◆ What to do
Copy the records below in full, keeping each word as it is but omitting the pictures.
[Data records]
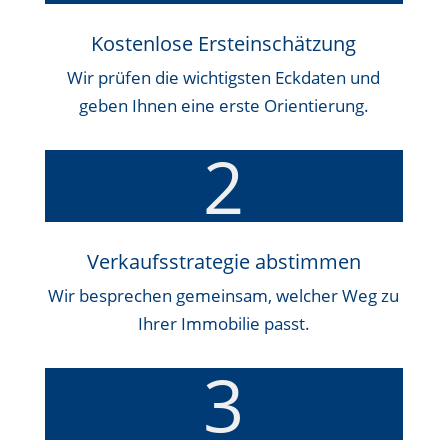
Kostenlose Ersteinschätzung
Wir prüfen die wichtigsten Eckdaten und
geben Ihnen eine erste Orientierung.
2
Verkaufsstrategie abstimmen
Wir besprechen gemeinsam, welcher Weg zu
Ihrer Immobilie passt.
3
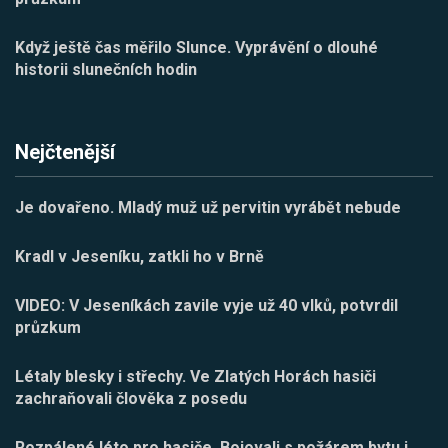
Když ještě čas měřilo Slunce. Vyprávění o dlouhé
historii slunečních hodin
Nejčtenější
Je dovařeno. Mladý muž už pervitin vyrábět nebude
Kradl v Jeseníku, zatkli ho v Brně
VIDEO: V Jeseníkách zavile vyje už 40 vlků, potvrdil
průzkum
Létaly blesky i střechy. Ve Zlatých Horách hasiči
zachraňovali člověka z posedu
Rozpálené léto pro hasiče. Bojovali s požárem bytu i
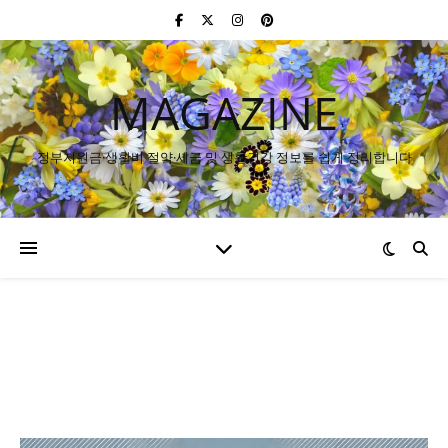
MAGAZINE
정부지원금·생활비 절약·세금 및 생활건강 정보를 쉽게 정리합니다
[/Data records]
◆ Written answer
Kostenlose Ersteinschätzung
Wir prüfen die wichtigsten Eckdaten und
geben Ihnen eine erste Orientierung.
2
Verkaufsstrategie abstimmen
Wir besprechen gemeinsam, welcher Weg zu
Ihrer Immobilie passt.
3
Když ještě čas měřilo Slunce. Vyprávění o dlouhé
historii slunečních hodin
Nejčtenější
Je dovařeno. Mladý muž už pervitin vyrábět nebude
Kradl v Jeseníku, zatkli ho v Brně
VIDEO: V Jeseníkách zavile vyje už 40 vlků, potvrdil
průzkum
Létaly blesky i střechy. Ve Zlatých Horách hasiči
zachraňovali člověka z posedu
Rozpálené léto pro hasiče. Bojovali s požárem bytu i
MAGAZINE
정부지원금·생활비 절약·세금 및 생활건강 정보를 쉽게 정리합니다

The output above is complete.